• WORK INSTRUCTIONS:
From first line to last, print the records exactly, but leave out the pictures.

*** Begin section ***

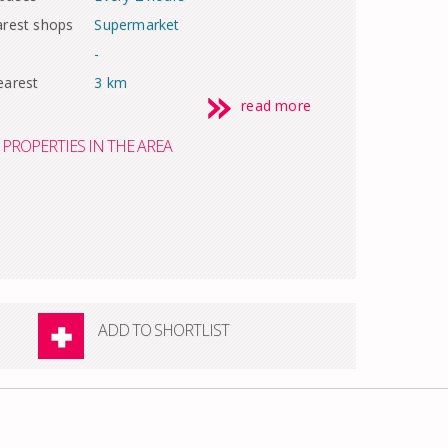
arest shops
Supermarket
-
earest
3 km
read more
PROPERTIES IN THE AREA
ADD TO SHORTLIST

*** End section ***

• ANSWER BOX:
arest shops
Supermarket
-
earest
3 km
read more
PROPERTIES IN THE AREA
ADD TO SHORTLIST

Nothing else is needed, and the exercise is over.